§ **RECORDS PROVIDED**:
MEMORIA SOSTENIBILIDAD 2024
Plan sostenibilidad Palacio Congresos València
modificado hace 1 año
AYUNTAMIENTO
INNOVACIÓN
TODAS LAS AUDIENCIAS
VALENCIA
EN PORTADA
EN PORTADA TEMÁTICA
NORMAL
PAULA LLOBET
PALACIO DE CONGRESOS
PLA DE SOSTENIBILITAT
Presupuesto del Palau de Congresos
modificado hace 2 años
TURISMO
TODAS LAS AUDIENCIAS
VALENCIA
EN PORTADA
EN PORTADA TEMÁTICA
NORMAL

§ **TASK REQUIREMENTS**: All records shown above are to be reproduced without any alteration.

§ **EXERCISE RESULT**:
MEMORIA SOSTENIBILIDAD 2024
Plan sostenibilidad Palacio Congresos València
modificado hace 1 año
AYUNTAMIENTO
INNOVACIÓN
TODAS LAS AUDIENCIAS
VALENCIA
EN PORTADA
EN PORTADA TEMÁTICA
NORMAL
PAULA LLOBET
PALACIO DE CONGRESOS
PLA DE SOSTENIBILITAT
Presupuesto del Palau de Congresos
modificado hace 2 años
TURISMO
TODAS LAS AUDIENCIAS
VALENCIA
EN PORTADA
EN PORTADA TEMÁTICA
NORMAL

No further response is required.